● **THE PROBLEM**
In the records below, find the line with "Malafaia argumentou que, após o acordo, o" and the line with "Descubrir productos". Print both exactly, along with every line between them, and no other line.

(RECORDS FOR THE EXERCISE)

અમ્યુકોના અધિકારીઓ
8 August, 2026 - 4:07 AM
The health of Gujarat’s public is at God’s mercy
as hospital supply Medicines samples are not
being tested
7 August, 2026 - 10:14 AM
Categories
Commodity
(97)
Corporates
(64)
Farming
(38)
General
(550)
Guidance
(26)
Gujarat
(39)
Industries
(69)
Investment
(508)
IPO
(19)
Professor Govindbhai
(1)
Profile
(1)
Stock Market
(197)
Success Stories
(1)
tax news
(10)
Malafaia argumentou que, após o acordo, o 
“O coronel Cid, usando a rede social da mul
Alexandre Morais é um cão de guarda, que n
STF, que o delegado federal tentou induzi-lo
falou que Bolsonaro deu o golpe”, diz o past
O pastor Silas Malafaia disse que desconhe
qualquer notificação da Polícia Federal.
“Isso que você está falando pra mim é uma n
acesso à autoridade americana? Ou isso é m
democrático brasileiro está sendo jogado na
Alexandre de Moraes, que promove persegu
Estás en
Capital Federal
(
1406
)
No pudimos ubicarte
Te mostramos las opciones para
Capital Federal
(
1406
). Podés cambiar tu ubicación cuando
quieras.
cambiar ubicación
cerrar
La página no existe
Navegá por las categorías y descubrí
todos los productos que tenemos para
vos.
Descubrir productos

(End RECORDS FOR THE EXERCISE)
(RECORDS FOR THE EXERCISE)

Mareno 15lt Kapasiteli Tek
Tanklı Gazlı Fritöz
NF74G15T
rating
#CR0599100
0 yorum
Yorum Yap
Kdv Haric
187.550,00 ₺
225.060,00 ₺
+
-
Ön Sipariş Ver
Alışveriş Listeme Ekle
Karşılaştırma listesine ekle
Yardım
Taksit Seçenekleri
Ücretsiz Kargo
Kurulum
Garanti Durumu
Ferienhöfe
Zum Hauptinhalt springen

(End RECORDS FOR THE EXERCISE)

● **COMPLETED TASK**
Malafaia argumentou que, após o acordo, o 
“O coronel Cid, usando a rede social da mul
Alexandre Morais é um cão de guarda, que n
STF, que o delegado federal tentou induzi-lo
falou que Bolsonaro deu o golpe”, diz o past
O pastor Silas Malafaia disse que desconhe
qualquer notificação da Polícia Federal.
“Isso que você está falando pra mim é uma n
acesso à autoridade americana? Ou isso é m
democrático brasileiro está sendo jogado na
Alexandre de Moraes, que promove persegu
Estás en
Capital Federal
(
1406
)
No pudimos ubicarte
Te mostramos las opciones para
Capital Federal
(
1406
). Podés cambiar tu ubicación cuando
quieras.
cambiar ubicación
cerrar
La página no existe
Navegá por las categorías y descubrí
todos los productos que tenemos para
vos.
Descubrir productos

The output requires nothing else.